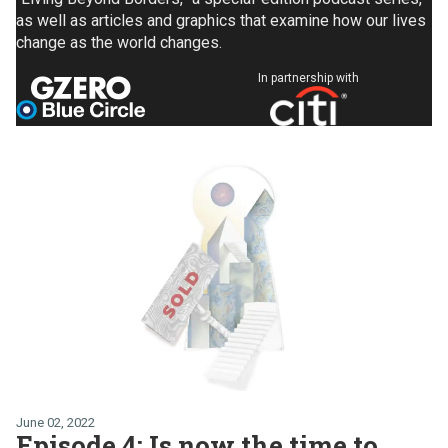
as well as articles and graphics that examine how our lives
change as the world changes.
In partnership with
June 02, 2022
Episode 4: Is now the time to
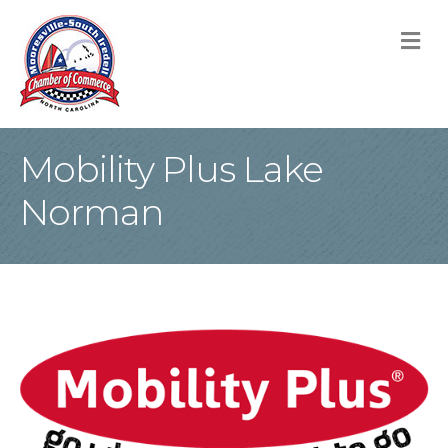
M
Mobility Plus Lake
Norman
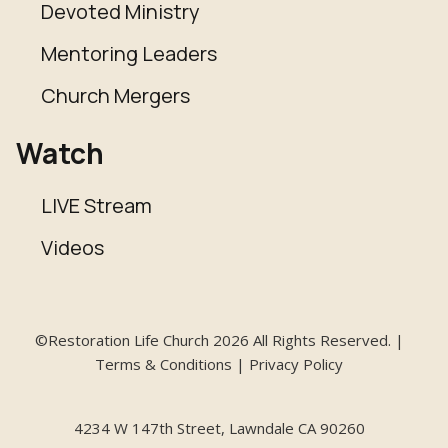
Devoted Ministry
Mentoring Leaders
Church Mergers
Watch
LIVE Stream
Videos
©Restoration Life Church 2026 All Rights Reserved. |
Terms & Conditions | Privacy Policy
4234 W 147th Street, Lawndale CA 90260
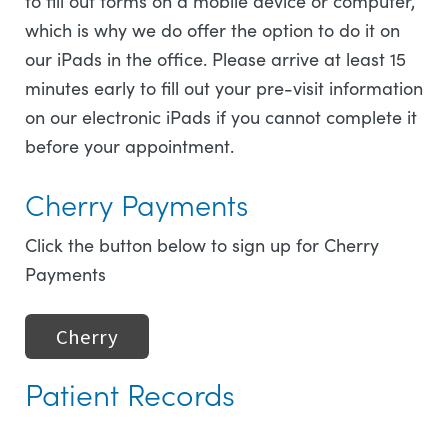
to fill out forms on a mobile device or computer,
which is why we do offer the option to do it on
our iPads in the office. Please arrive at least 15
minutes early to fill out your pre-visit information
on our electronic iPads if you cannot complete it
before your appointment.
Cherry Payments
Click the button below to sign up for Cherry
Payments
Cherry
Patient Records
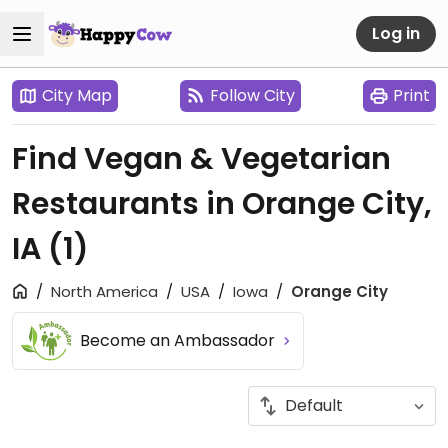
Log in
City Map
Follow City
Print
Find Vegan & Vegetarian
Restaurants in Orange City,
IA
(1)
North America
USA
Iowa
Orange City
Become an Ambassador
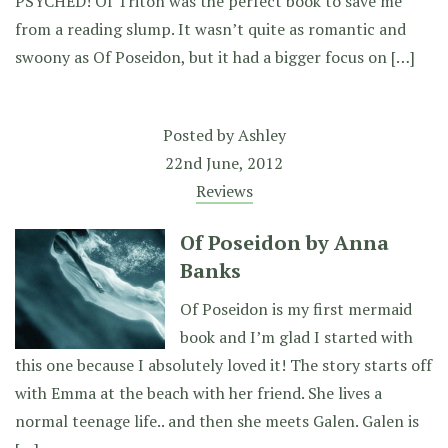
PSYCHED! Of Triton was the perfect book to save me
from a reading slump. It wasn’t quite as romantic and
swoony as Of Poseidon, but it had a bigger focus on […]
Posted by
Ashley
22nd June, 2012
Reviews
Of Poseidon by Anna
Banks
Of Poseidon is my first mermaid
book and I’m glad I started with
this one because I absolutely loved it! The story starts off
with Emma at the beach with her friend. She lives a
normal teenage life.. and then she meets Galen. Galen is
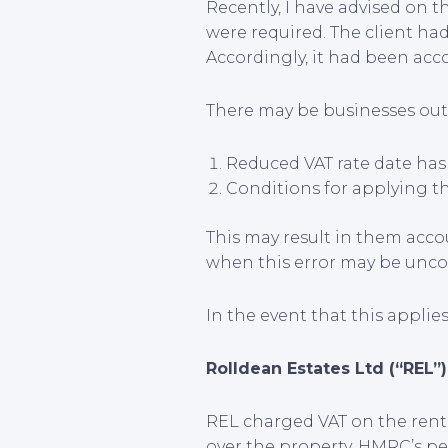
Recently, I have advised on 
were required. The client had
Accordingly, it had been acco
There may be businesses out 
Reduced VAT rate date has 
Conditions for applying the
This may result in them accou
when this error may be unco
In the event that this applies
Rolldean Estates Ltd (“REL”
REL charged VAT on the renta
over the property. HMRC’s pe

(Work request): Each line with the word "book" in the records above belongs in the result; copy all of them.

(Exercise solution):
PSYCHED! Of Triton was the perfect book to save me
book and I’m glad I started with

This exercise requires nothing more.